## Directions
Extract each line holding the word "Muhammad" from the entries.

Data excerpts

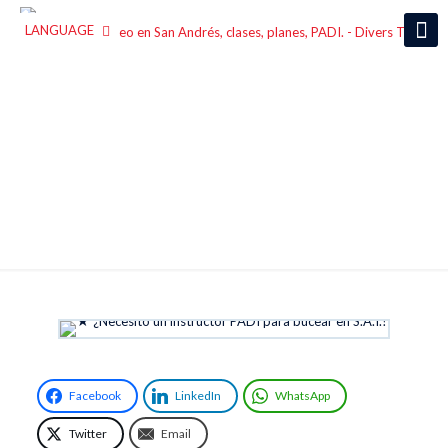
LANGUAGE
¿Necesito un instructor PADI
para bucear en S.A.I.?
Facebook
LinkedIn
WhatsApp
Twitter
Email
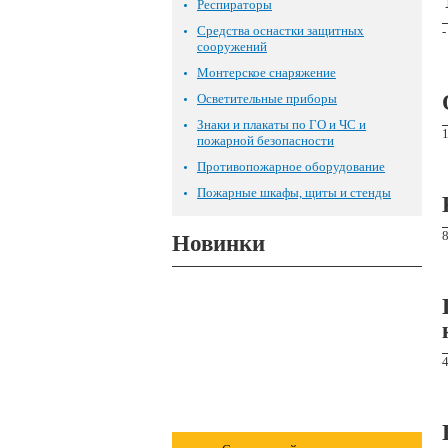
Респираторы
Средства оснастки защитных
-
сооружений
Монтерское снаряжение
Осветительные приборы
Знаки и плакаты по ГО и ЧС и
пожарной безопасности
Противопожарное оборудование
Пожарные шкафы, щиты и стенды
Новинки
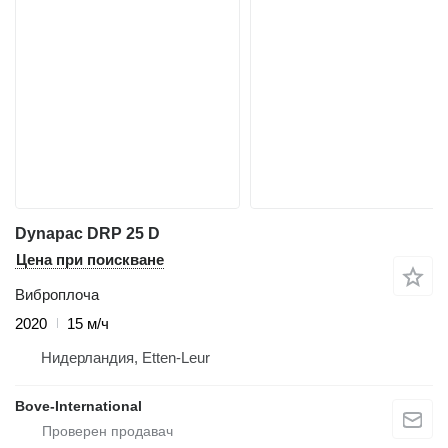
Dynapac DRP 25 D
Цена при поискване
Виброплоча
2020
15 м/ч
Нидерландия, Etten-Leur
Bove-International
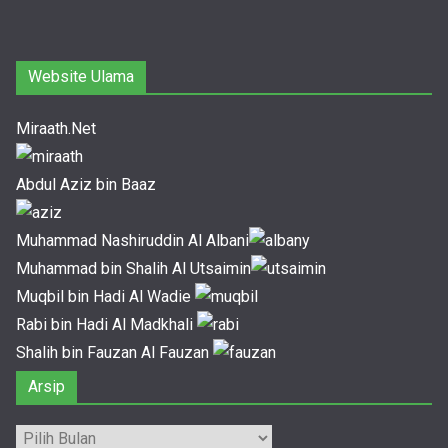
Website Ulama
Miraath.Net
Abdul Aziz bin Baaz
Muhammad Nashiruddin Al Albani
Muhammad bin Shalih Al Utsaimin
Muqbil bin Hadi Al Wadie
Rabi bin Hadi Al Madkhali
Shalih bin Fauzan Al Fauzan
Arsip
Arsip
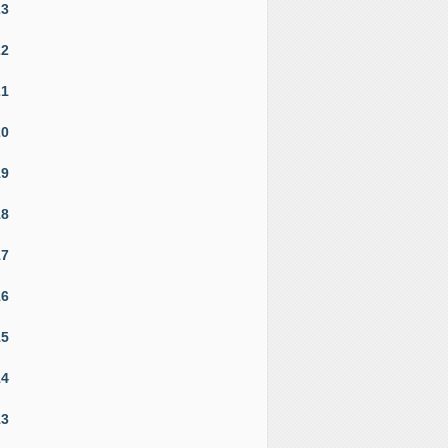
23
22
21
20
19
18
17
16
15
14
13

--

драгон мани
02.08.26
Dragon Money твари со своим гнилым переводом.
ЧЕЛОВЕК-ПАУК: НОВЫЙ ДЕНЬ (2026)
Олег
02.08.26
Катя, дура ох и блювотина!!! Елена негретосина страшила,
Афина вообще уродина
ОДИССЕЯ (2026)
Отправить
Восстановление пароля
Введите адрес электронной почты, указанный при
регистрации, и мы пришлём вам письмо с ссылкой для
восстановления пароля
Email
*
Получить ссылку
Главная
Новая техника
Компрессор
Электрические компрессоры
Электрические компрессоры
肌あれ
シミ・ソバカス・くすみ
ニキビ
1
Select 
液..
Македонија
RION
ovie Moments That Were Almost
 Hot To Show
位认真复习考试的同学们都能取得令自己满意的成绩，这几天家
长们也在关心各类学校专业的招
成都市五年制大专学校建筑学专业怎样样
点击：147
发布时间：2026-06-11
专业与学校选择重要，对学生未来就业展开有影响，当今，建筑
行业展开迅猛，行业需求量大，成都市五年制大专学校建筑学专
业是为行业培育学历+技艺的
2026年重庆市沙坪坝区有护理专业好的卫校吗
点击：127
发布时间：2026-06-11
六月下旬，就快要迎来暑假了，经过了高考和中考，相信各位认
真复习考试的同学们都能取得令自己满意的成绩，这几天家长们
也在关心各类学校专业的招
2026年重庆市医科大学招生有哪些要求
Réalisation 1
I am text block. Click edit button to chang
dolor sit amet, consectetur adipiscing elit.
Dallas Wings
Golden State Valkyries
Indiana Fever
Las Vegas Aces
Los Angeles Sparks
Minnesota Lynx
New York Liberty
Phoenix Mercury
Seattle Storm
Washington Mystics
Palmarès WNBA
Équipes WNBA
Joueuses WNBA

## Answer
Muhammad Nashiruddin Al Albani
Muhammad bin Shalih Al Utsaimin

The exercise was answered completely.